Kuhl is another one who never put it together for the Pirates. He was outstanding in AA and AAA and always mediocre to below average as a Pirate. Last year, despite hurting for SPs, they gave up on him as a starter and put him in the BP. Then nontendered him. Rockies signed him and he immediately improved. Even pitching well at Coors Field (3.22 ERA there). The fact that various organizations have immediate success with pitchers who consistently struggled as Pirates suggests it's not as much the genius of all those different organizations but rather something the Pirates are doing wrong that stifles their development.
GreenWeenie
Posts: 4012
Joined: Sun Mar 29, 2020 3:47 pm

Pirates Dream Staff

Post by GreenWeenie »

It's at least a two-pronged fork.



Nobody can convince me that the Rockies' and Padres' development system is so much better than the Pirates'.

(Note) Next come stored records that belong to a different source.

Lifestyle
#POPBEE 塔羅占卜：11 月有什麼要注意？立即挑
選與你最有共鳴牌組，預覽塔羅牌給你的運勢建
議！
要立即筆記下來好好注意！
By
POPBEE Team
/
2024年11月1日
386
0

The Yankees and Rays'- yes. They've done well over the years.



Not sure where Houston's falls. Developed? Acquired?



Beyond that? The second prong- Keeping them.
steve49

Pirates Dream Staff

Post by steve49 »

784B5756555D6B564D514A4D5C5057390 wrote: Since Cole was traded for Musgrove, you couldn't put that rotation together even in theory. Chad Kuhl, though, is doing pretty nicely - 4-3, 3.70 in Denver.

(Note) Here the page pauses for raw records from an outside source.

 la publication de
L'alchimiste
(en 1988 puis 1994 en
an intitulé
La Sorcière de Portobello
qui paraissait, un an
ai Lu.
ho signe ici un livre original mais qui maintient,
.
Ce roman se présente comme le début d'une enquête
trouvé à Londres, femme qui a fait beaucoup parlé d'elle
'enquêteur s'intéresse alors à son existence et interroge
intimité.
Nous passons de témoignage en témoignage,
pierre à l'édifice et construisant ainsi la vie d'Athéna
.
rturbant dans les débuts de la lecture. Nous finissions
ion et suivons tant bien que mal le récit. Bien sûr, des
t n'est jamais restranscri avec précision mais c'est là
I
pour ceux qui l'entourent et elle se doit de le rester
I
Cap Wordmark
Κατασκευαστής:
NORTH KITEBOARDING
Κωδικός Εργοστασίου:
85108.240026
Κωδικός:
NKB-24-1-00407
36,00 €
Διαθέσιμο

Good point young man. I missed that....
steve49

Pirates Dream Staff

Post by steve49 »

1F323F2E29382F6F6C5D0 wrote: Can you imagine a staff like this ?



1) Cole

2) Tallion

3) Glasnow

4) Musgrove

5) Baz
I wish we had a coaching/instructional staff that could develop those guys into the pitchers they became when they joined other organizations. Other than Baz, who was senselessly given away before he got to MLB, there is a world of difference between how all of them pitched as Pirates and how they were quickly changed into dominating pitchers by the different pitching philosophies of other organizations. It's hard to believe the teams that traded for them did so blindly and merely hoped somehow they might become better than they had been with the Pirates. More likely, those teams had scouted the pitchers and had an idea of how to significantly improve them. Ideas that must have been totally foreign to the Pirates.

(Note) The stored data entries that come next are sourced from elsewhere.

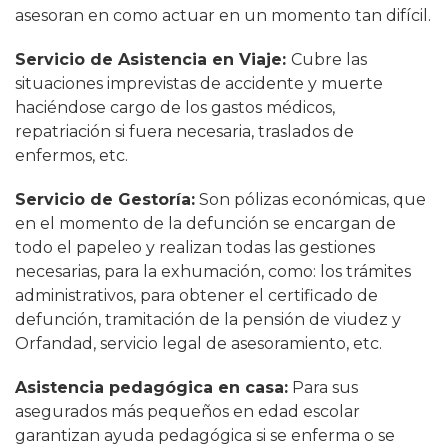
asesoran en como actuar en un momento tan difícil.
Servicio de Asistencia en Viaje:
Cubre las
situaciones imprevistas de accidente y muerte
haciéndose cargo de los gastos médicos,
repatriación si fuera necesaria, traslados de
enfermos, etc.
Servicio de Gestoría:
Son pólizas económicas, que
en el momento de la defunción se encargan de
todo el papeleo y realizan todas las gestiones
necesarias, para la exhumación, como: los trámites
administrativos, para obtener el certificado de
defunción, tramitación de la pensión de viudez y
Orfandad, servicio legal de asesoramiento, etc.
Asistencia pedagógica en casa:
Para sus
asegurados más pequeños en edad escolar
garantizan ayuda pedagógica si se enferma o se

Cole was a product of the minor league system and was a Pirate 5 years without ever reaching his massive potential. Taillon was a product of the minor league system and was a Pirate 4 injury/health issue years. His one healthy season of 2018 was good but not great. Glasnow was a product of the minor league system and was a total failure as a Pirate for parts of 3 seasons. Musgrove was acquired in a trade and had 3 mediocre seasons as a Pirate.



So the issue is not that the Pirates didn't keep those pitchers. It's that the Pirates didn't know how to develop them into dominating MLB pitchers. IMO if those 5 pitchers were in the Pirate rotation right now we'd be wondering how 5 pitchers with so much potential could produce so little results.




I think much of what you talk about , which is 100% true , related to the theory of "pounding" the strike zone with low fast balls.